For additional information on History at UC Merced, please visit the History website.
For degree requirements, please visit the SSHA Advising website and visit the Registrar's searchable General Catalog to view course offerings
Overview
History is a set of evolving rules and tools that allows us to interpret processes and phenomena in the past with clarity and rigor. It requires evidence, sophisticated use of information, and a deliberative stance to explain change and continuity over time.
As a profoundly public pursuit, it is essential to active and empathetic public engagement and world citizenship and requires effective communication to make the past accessible for multiple audiences. It is a craft with a set of professional ethics and standards that demand peer review, citation and toleration for the provisional nature of knowledge
The History major at UC Merced emphasizes the many ways in which connections between regions and nations have existed over time. All students gain familiarity with world history, learn interpretive skills and take at least one course focused on research, and also undertake a capstone research project; they have opportunities to apply their classroom learning to research problems outside the classroom, contributing to expanding public knowledge and awareness of cultural issues.

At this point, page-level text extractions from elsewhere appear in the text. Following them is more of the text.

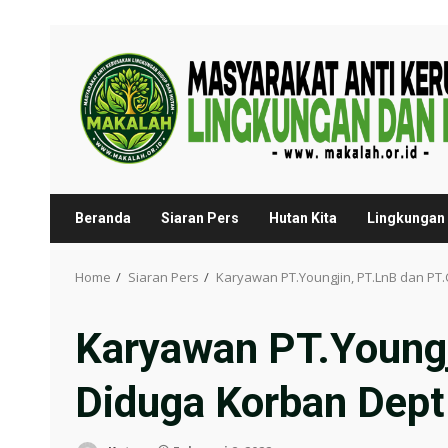
Skip
to
content
Beranda
Siaran Pers
Hutan Kita
Lingkungan 
Home
Siaran Pers
Karyawan PT.Youngjin, PT.LnB dan PT.
Karyawan PT.Youngj
Diduga Korban Dept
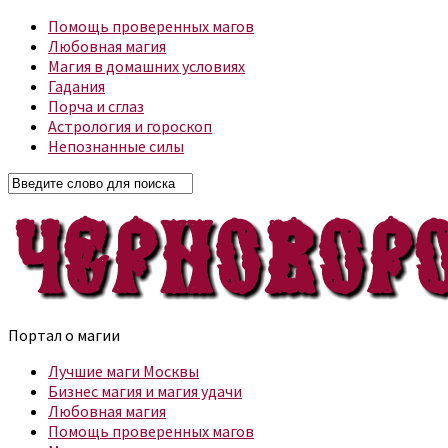
Помощь проверенных магов
Любовная магия
Магия в домашних условиях
Гадания
Порча и сглаз
Астрология и гороскоп
Непознанные силы
Портал о магии
Лучшие маги Москвы
Бизнес магия и магия удачи
Любовная магия
Помощь проверенных магов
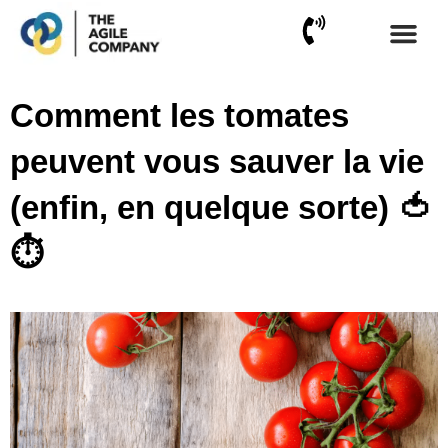
Aller
au
contenu
Certifications ICAgil
Certifications ICF
Financement CPF
Comment les tomates
peuvent vous sauver la vie
(enfin, en quelque sorte) 🍅
⏱️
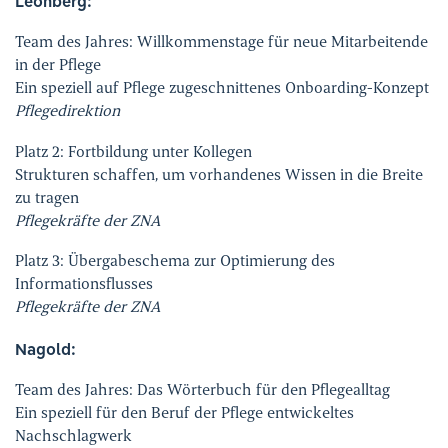
Leonberg:
Team des Jahres: Willkommenstage für neue Mitarbeitende
in der Pflege
Ein speziell auf Pflege zugeschnittenes Onboarding-Konzept
Pflegedirektion
Platz 2: Fortbildung unter Kollegen
Strukturen schaffen, um vorhandenes Wissen in die Breite
zu tragen
Pflegekräfte der ZNA
Platz 3: Übergabeschema zur Optimierung des
Informationsflusses
Pflegekräfte der ZNA
Nagold:
Team des Jahres: Das Wörterbuch für den Pflegealltag
Ein speziell für den Beruf der Pflege entwickeltes
Nachschlagwerk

Students may explore thematic topics such as environmental history, the history of science and technology, and the history of migration and cultural intersections, as well as issues of world, national, state and local history.
Though rooted in the study of the past, the tools employed by historians are useful in a broad array of modern careers and professions. History, with it focus on research, writing and augmentation, is well known as an excellent preparation for graduate school, law school and other professions. History majors may also find employment related to their degrees in schools, museums, editing and publishing, archives, historic preservation, federal, state and local agencies, and as consultants and contractors.
Program Learning Outcomes
Our faculty members work to prepare students for a holistic understanding of the knowledge and skills of the discipline. Upon completion of the degree, we expect students to demonstrate competency in the following areas:
Historical Knowledge
- Place particular events in broader historical contexts, including broad patterns of historical change, structures and representations of power, and forms of identity.
- Analyze change over time.
- Explain how events of the past have influenced the present.
Critical Thinking
- Analyze primary sources
- Assess the relationship between historical contexts and events, ideas and processes.
- Identify and summarize an author’s argument.
- Identify points of agreement and disagreement among conflicting interpretations of the past.
- Construct a well-developed thesis and a persuasive argument.
Research Skills
- Use the library, relevant databases and indexes and the Internet to identify and locate sources.
- Develop bibliographies of primary and secondary sources.
- Master conventions for citations and bibliographies.
- Produce an original research paper (20-page minimum) that analyzes primary and secondary sources.
Written and Oral Communication Skills
- Organize an analytical essay that sustains an argument over the entire length of the paper.
- Present information in lucid, grammatically correct prose.
- Construct paragraphs with effective topic sentences.
- Make a well-organized and clear oral presentation.
Refer to the Curriculum Map to see the coherency between the Program Learning Outcomes and our course offerings.
Alumni Success
Student graduates from the History program are engaging in graduate studies and careers. A few of these after-college endeavors are listed below.
Graduate School
Student graduates from History are studying at California State University, Northridge; University of California, Los Angeles, and the University of Southern California.
Careers
Student graduates from History are working in a variety of professional settings including private companies, schools and school districts, and with members of the state Legislature.